→ **Your objective**
From the line containing "Разности (715, 1282)" down to the final entry below, restate each line word for word.

Content starts

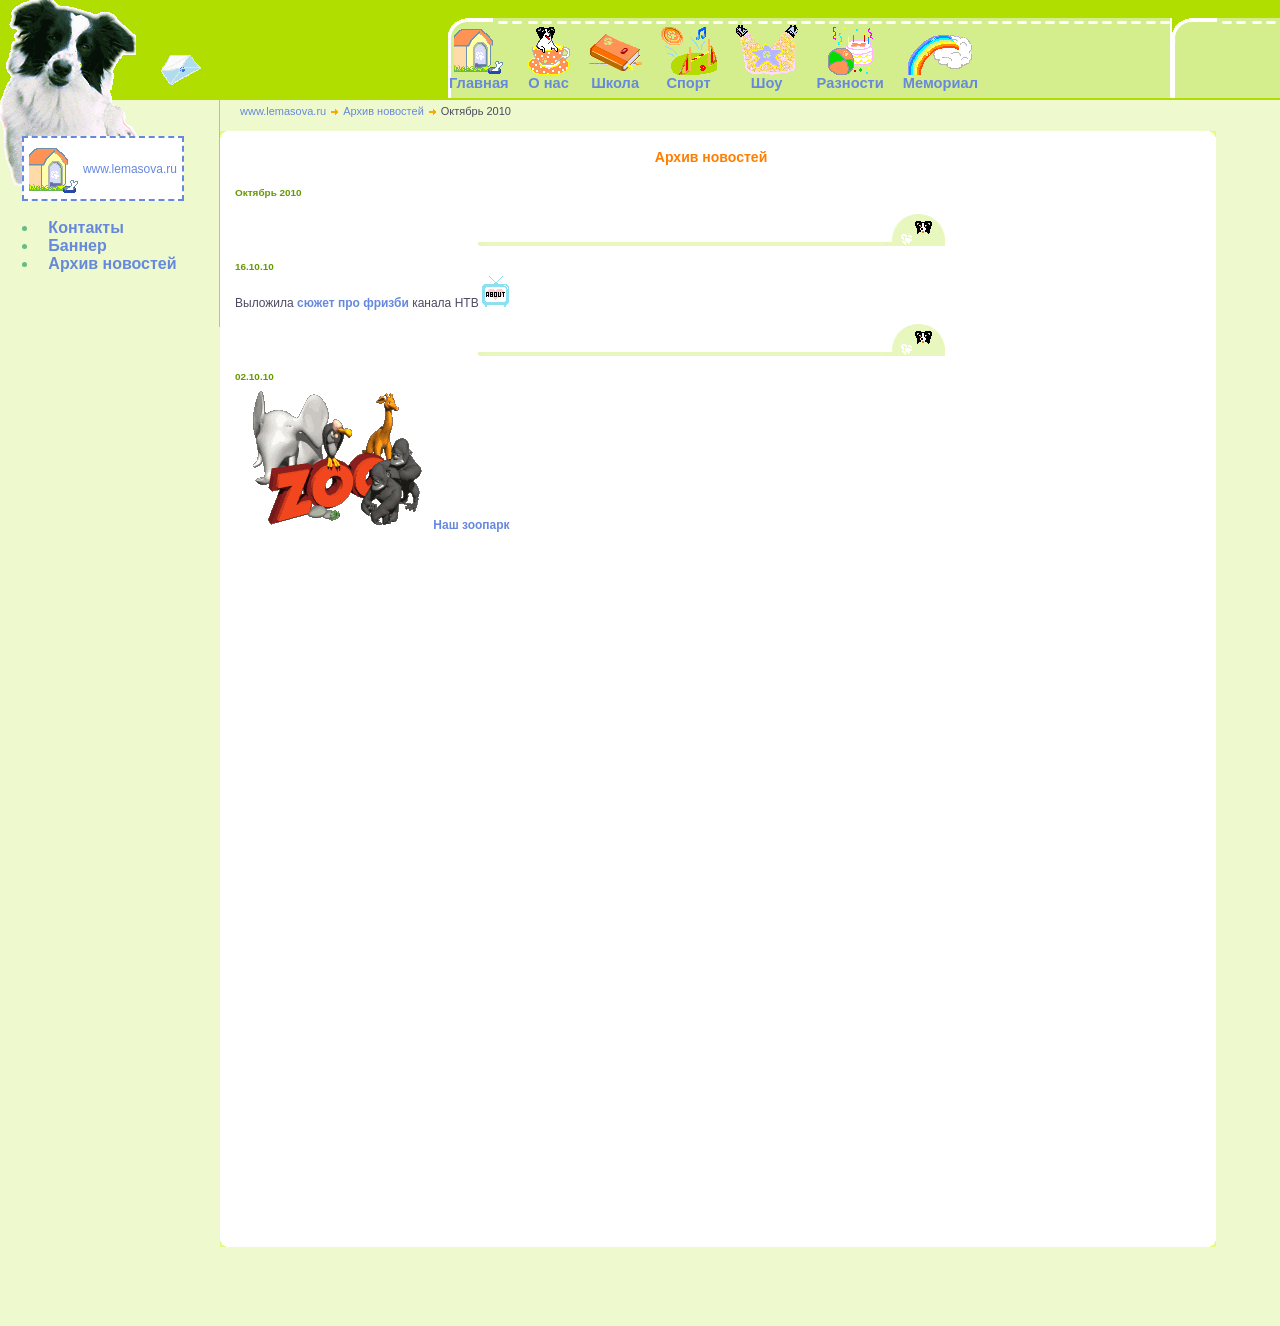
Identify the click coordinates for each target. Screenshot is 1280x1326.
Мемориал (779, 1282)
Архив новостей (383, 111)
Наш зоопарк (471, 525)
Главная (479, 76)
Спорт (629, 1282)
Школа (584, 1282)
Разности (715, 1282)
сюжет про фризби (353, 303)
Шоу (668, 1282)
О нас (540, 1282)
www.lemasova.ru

Content ends

→ **Written response**
Разности (715, 1282)
сюжет про фризби (353, 303)
Шоу (668, 1282)
О нас (540, 1282)
www.lemasova.ru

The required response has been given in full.